Oper

Erotisches Abenteuer

Von Uwe Friedrich |
Der designierte Dresdner Intendant Serge Dorny hat die Oper Lyon zum zweitwichtigsten Haus Frankreichs gemacht. Nach viel schwerer Kost bietet er nun die Komödie „Le comte Ory“ von Rossini: ein Festtag für das Musiktheater.
Dieser Graf Ory ist ein unverbesserlicher Schwerenöter. Keine Frau ist vor ihm sicher, schon gar nicht die Gräfin Adèle, deren Gatte gerade im Krieg ist und dem sie selbstverständlich ewige Treue geschworen hat. Weil ihr das doch unerwartet schwer fällt, wittert der Graf eine Chance: Er erscheint als zotteliger Guru verkleidet in er dörflichen Mehrzweckhalle und erteilt Nachhilfeunterricht in Sachen Lebenslust.

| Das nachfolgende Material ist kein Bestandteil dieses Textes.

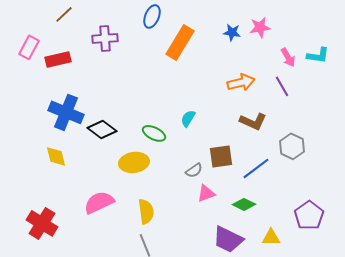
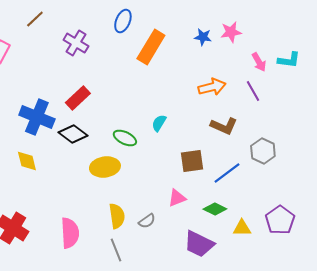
purple cross: (105, 38) -> (76, 43), turned 35
red rectangle: (58, 59) -> (78, 98), moved, turned -30
gray semicircle: (194, 170) -> (147, 221), moved
pink semicircle: (99, 202) -> (70, 233), moved, turned 112
yellow triangle: (271, 237) -> (242, 228), moved

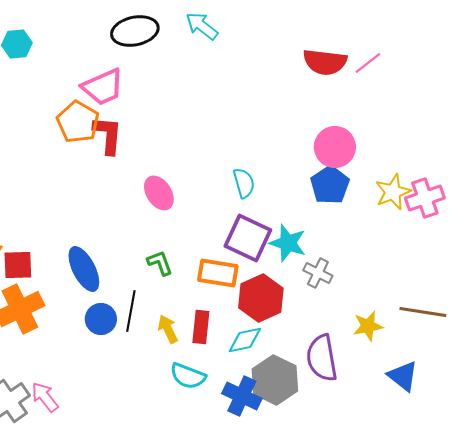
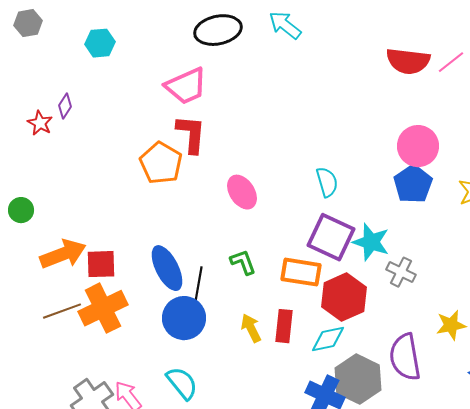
orange pentagon: (78, 122) -> (161, 163), moved
black line: (131, 311) -> (198, 287), moved
blue circle: (101, 319) -> (184, 318), size x1.4
cyan semicircle: (188, 376) -> (182, 383), moved, turned -150

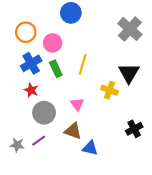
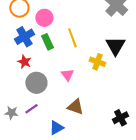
yellow line: (83, 64) -> (72, 38), turned -36
black cross: (134, 129) -> (120, 118), moved
brown triangle: (73, 131) -> (75, 107), moved
blue triangle: (90, 148) -> (56, 128), moved, turned -42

Der Regisseur und Ausstatter Laurent Pelly hat die Mittelalterkomödie erfolgreich in die Gegenwart verlegt, denn die Geschichte vom schamlosen Grafen, der sich selbst in haarsträubende Situationen manövriert, aus denen er sich mitunter nur durch Fenstersprünge und andere Fluchten retten kann, funktioniert auch in modernem Dekor.
Nächtliche Verwirrung
Wenn er und seine Kumpanen sich im zweiten Akt als Wandernonnen mit Rucksack und Gesundheitslatschen verkleiden, hat das zwar schon viel visuellen Witz, bereitet aber vor allem eine der frivolsten Szenen der Operngeschichte vor: Die angebliche Nonne bittet aus Angst vor dem Gewitter, zu Adèle ins Bett schlüpfen zu dürfen, wo aber bereits sein Page Isolier auf ein erotisches Abenteuer mit der Dame hofft. Um die nächtliche Verwirrung komplett zu machen, wird Isolier von einer Frau gesungen, und Frauen, die in der Oper Männer darstellen, dürfen bekanntlich mit jedem gerade habhaften Liebesobjekt rummachen, egal welchen Geschlechts.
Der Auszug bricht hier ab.